|
Thinking, Disentangling, Resisting:
The Task At Hand Is Not To Stop*
by Jen Hofer
Sentences, in Spanish, are both prayers and phrases: the word “oración” has two ready meanings, and, as ever, context aids us in determining which takes precedence. Sentences, in English, are both phrases and punishments: context aids us in determining which takes precedence. A diVerence in “policy,” perhaps, though Mexican Spanish – as elastic, in many ways, as gringo English – can be put to atrocious military-industrial use as readily as English, if with different global ramifications. Or a difference in resonance.
It is all too easy these uneasy days to feel that the tasks at hand do not matter, do not weigh, to feel tiny, insignificant, unable in the context of a constant and corrosive state of war and its attendant doublespeaks, machinations, brutalities in language and brutalities in action. In such a context, it seems self-evident, though bears repeating and rethinking, that the task at hand is not to stop.
To imagine the unimaginable, to see what we have not yet seen or what we see daily through different eyes, to welcome what we do not already know, must somehow counter the inhuman, the dehumanizing, the deadening contexts that dull us. We have something to learn, concretely and ephemerally, from hearing other sentences, other prayers, and from considering their different resonances. What we say – and how we say – reverberates in the air around us as a music, the sound waves, I’d like to think, shimmering out from our languages to create an altered space.

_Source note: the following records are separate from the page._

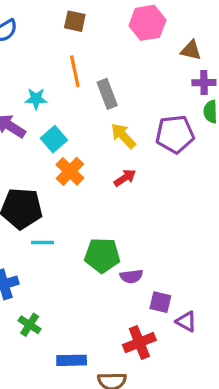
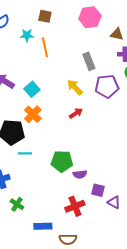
gray rectangle: (107, 94) -> (89, 61), moved
cyan star: (36, 99) -> (27, 35), moved
orange cross: (70, 171) -> (33, 114), moved
red cross: (139, 343) -> (75, 206), moved

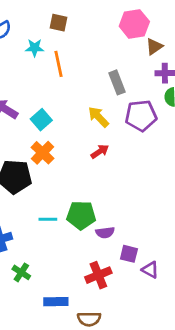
pink hexagon: (90, 17) -> (134, 24), moved
brown triangle: (117, 34) -> (154, 47), turned -48
cyan line: (25, 153) -> (48, 219), moved

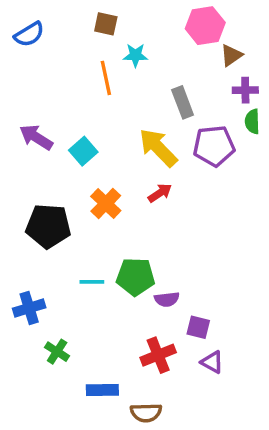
cyan star: (35, 48) -> (135, 55), moved
yellow arrow: (98, 117) -> (158, 148), size x1.4
orange cross: (43, 153) -> (106, 203), moved
purple triangle: (150, 270) -> (212, 362), moved

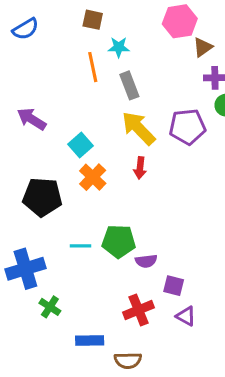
gray rectangle: (183, 102) -> (129, 85), moved
cyan square: (83, 151) -> (80, 145), moved
red arrow: (160, 193) -> (140, 168), turned 130
blue cross: (29, 308) -> (25, 269), size x1.4

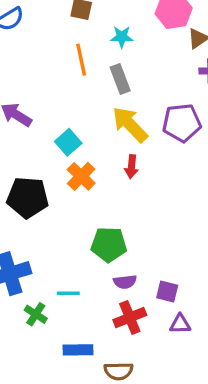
cyan star: (119, 47) -> (122, 37), moved
cyan line: (80, 246) -> (68, 293), moved
purple semicircle: (146, 261) -> (125, 282), moved
purple triangle: (186, 316) -> (180, 324), turned -30

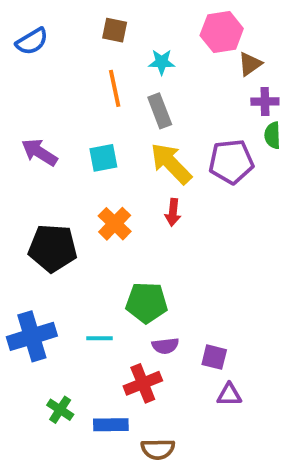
cyan square: (68, 142) -> (103, 158), moved, turned 30
cyan line: (68, 293) -> (100, 338), moved
green cross: (36, 314) -> (60, 410), moved
red cross: (130, 318) -> (143, 383), moved

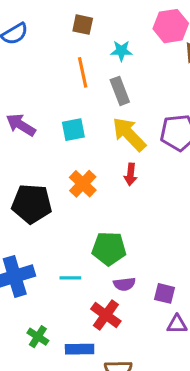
red cross: (143, 383) -> (106, 315), turned -32

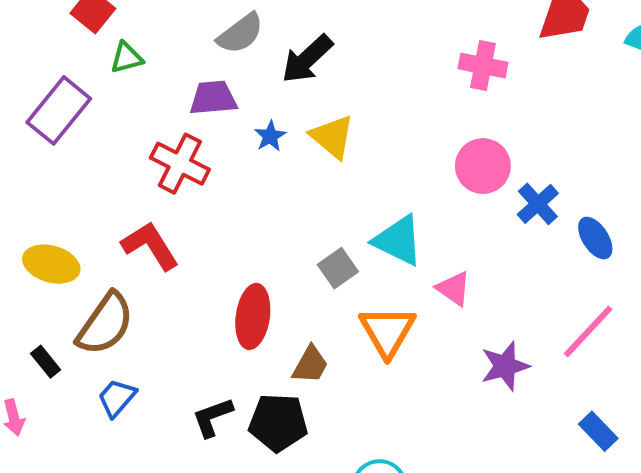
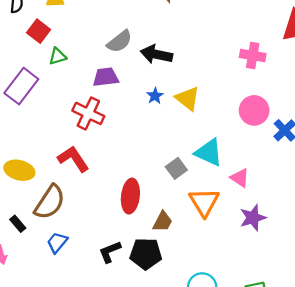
black arrow: (307, 59) -> (156, 54), turned 56
blue star: (270, 136) -> (155, 96), moved
yellow triangle: (332, 137) -> (188, 98), moved
purple star: (505, 366) -> (253, 218), moved

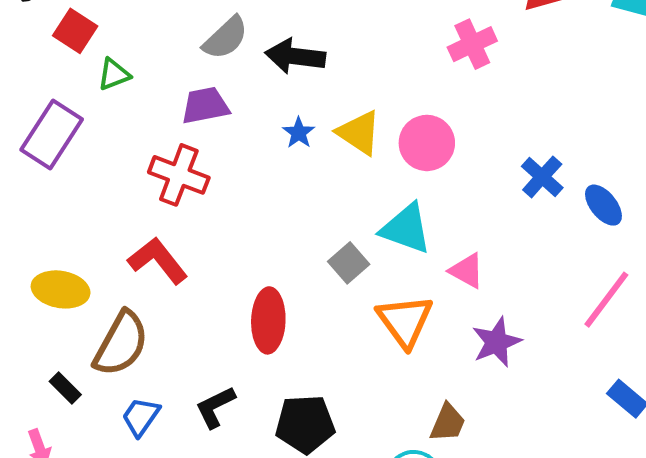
pink cross: (253, 55) -> (472, 44), turned -30
pink circle: (254, 110) -> (427, 143), moved
brown trapezoid: (163, 222) -> (448, 423), moved
black L-shape: (110, 252) -> (215, 407), moved

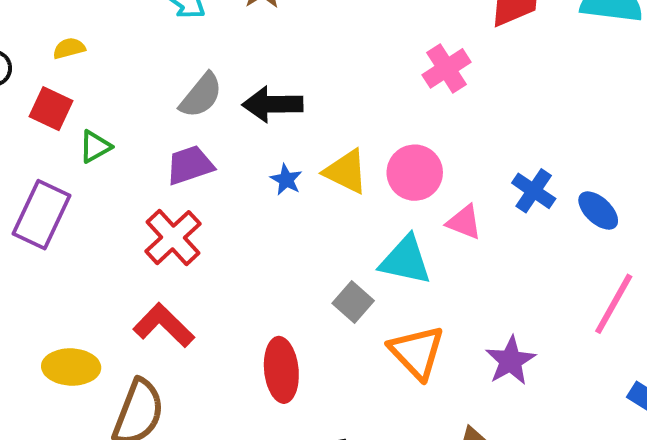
red cross: (179, 175) -> (173, 238), turned 34
pink triangle: (467, 271) -> (464, 222), moved

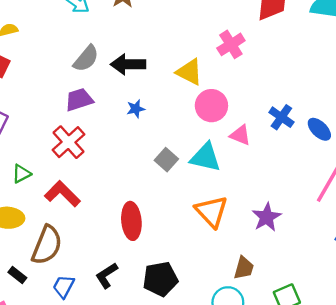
green triangle: (95, 147) -> (21, 174), moved
yellow triangle: (346, 172) -> (189, 72), moved
blue star: (286, 180) -> (136, 109), turned 30
gray square: (353, 302) -> (166, 160), moved

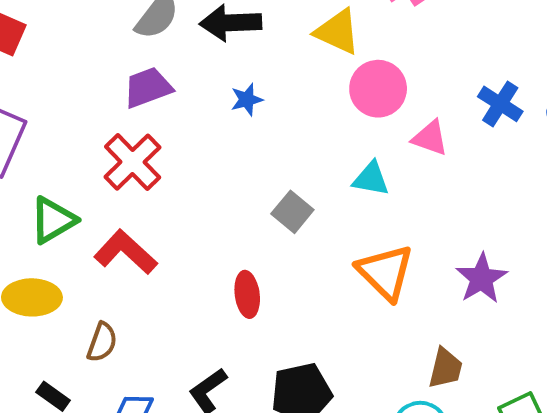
cyan triangle: (205, 157) -> (371, 179), size x0.7
gray square: (166, 160) -> (292, 212), moved
green triangle: (21, 174) -> (53, 220), size x1.4
red ellipse: (131, 221) -> (247, 294), size x0.7
brown semicircle: (47, 245) -> (102, 342), size x0.6

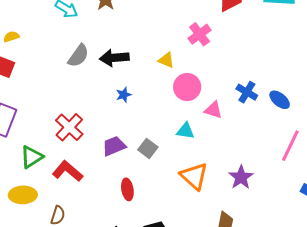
yellow triangle: (337, 32) -> (166, 60), size x0.7
purple trapezoid: (148, 88) -> (114, 146), moved

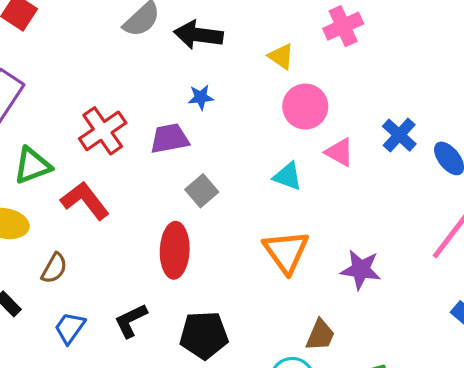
purple trapezoid: (114, 146) -> (170, 139), moved
gray square: (148, 148) -> (202, 191), moved
purple star: (241, 177) -> (361, 270), turned 30
red ellipse: (127, 189) -> (175, 250), size x1.5

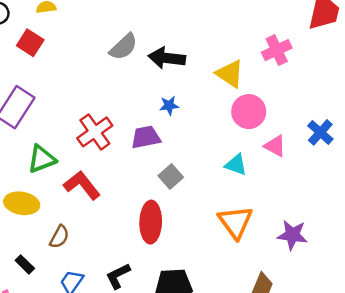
yellow triangle: (281, 56) -> (230, 74), size x1.4

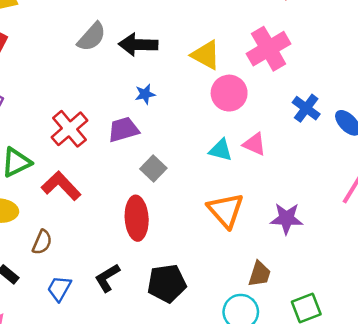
pink cross: (277, 50) -> (269, 49), moved, size x1.4
pink triangle: (275, 146) -> (254, 144), moved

In poetry, context is both aid and foil; more so, perhaps, in poetry in translation. Any anthology or selection of writings provides a window – first and foremost, though not exclusively, a window onto the consciousness, concerns, and moment of the person presenting the work at hand: the person who for this (created) context is an originary reader. I hope that those readers who are especially interested in contemporary Mexican poetry will take this section as a starting point, and will be inspired to explore further – through other publications, and, for those whose whim or wit takes them to Mexico, through your own adventures in Mexico’s literary worlds. Toward that end, I include at the end of this section, in addition to a short bibliography, a by no means exhaustive list of literary resources in Mexico City.
Note:
Title lifted from the Editor’s Note to Aufgabe #2.